In fact, it is one of the most important aspects of running a successful business, yet it is
something that many business owners dismiss as unimportant or rudimentary. In fact, good
governance is more important than ever for companies of all sizes and all stages. An effective
corporate governance structure can lead to (1) better access to favourable strategic transactions,
such as finance, (2) improved performance of the business, (3) reduced risk of corporate crisis
or scandal, (4) better shareholder relationships and investor confidence, and (5) a favourable
professional reputation in the industry, which often leads to a higher valuation of the business.
If the factors or pillars of good corporate governance is not in place, the corporation will fail or
threaten by hostile takeovers.
References
Bruce, F. D. (2015). The Role of Independent Directors in Corpoarate Governance (2nd ed.).
New York: American Bar Association.

Buchholtz, A. K. (2018). The Routledge Companion to Business Ethics. (E. Heath, B. Kaldis, &
A. Marcoux, Eds.) New York: Routledge.

CIBN. (2019). Ethics and Corporate Governance. Lagos: CIBN Press Ltd.
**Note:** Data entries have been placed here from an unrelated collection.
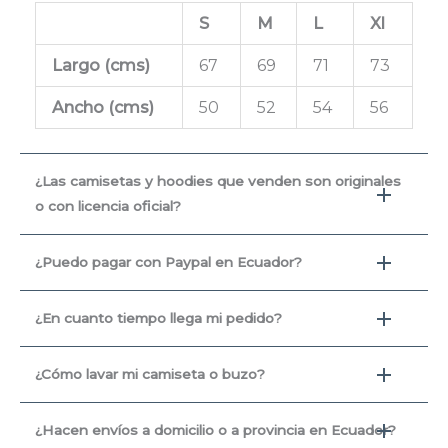
S
M
L
Xl
Largo (cms
)
67
69
71
73
Ancho (cms)
50
52
54
56
¿Las camisetas y hoodies que venden son originales
o con licencia oficial?
¿Puedo pagar con Paypal en Ecuador?
¿En cuanto tiempo llega mi pedido?
¿Cómo lavar mi camiseta o buzo?
¿Hacen envíos a domicilio o a provincia en Ecuador?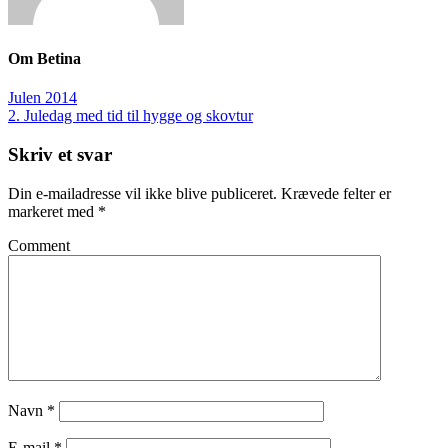
Om
Betina
Julen 2014
2. Juledag med tid til hygge og skovtur
Skriv et svar
Din e-mailadresse vil ikke blive publiceret.
Krævede felter er
markeret med
*
Comment
Navn
*
E-mail
*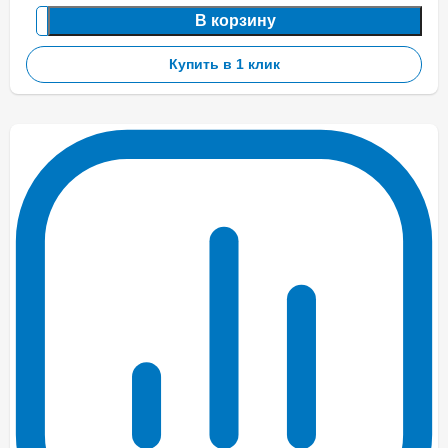
В корзину
Купить в 1 клик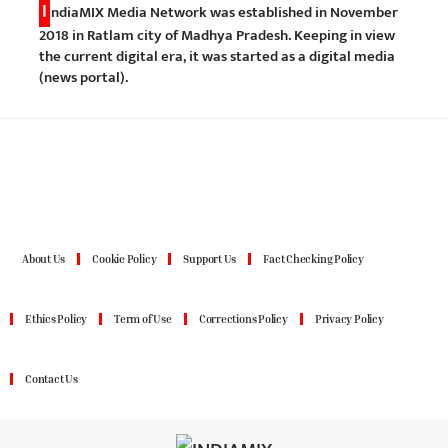
I
ndiaMIX Media Network was established in November
2018 in Ratlam city of Madhya Pradesh. Keeping in view
the current digital era, it was started as a digital media
(news portal).
About Us
Cookie Policy
Support Us
Fact Checking Policy
Ethics Policy
Term of Use
Corrections Policy
Privacy Policy
Contact Us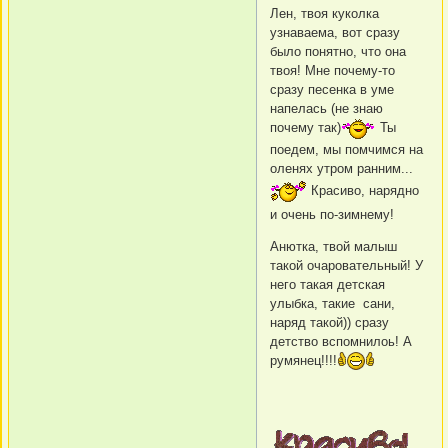
Лен, твоя куколка
узнаваема, вот сразу
было понятно, что она
твоя! Мне почему-то
сразу песенка в уме
напелась (не знаю
почему так)
Ты
поедем, мы помчимся на
оленях утром ранним...
Красиво, нарядно
и очень по-зимнему!
Анютка, твой малыш
такой очаровательный! У
него такая детская
улыбка, такие сани,
наряд такой)) сразу
детство вспомнилоь! А
румянец!!!!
ICAN. (2014). Management, Governance and Ethics (1st ed.). United Kingdom: Emile Woolf
International.

Jeremy, A. (2018). The Five Factors that Contribute to Effective Corporate Governance.
Retrieved April 1, 2021, from Nedonboard: https://www.nedonboard.com/the-5-factors-
that-contribute-to-an-effective-corporate-governance/

Reyes, J. (2018). Reframing Corporate Governance: Company Law Beyond Law and
Economics: Corporations Globalisation and the Law Series. Northampton
Massachusetts: Edward Elgar Publishing Inc.

Solange, C. (2016). The Handbook of Board Governance: A Comprehensive Guide for Public,
Private and Not-for-Profit Board Members. (R. Leblanc, Ed.) New Jersey: John Wiley
and Sons, Inc. doi:10.1002/9781119245445

Wheelen, T. L., Hunger, J. D., Hoffman, A. N., & Bamford, C. E. (2018). Strategic Management
and Business Policy. (15th, Ed.) New York: Pearson.